▶ [TRY IT]:
Restate the listing that follows word for word, without its pictures.

▶ [AVAILABLE DATA]:
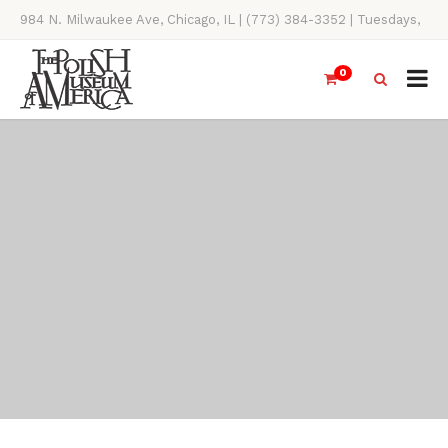
984 N. Milwaukee Ave, Chicago, IL | (773) 384-3352 | Tuesdays,
Thursdays, Saturdays, & Sundays, 11AM-4PM
0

▶ [RESPONSE BELOW]:
984 N. Milwaukee Ave, Chicago, IL | (773) 384-3352 | Tuesdays,
Thursdays, Saturdays, & Sundays, 11AM-4PM
0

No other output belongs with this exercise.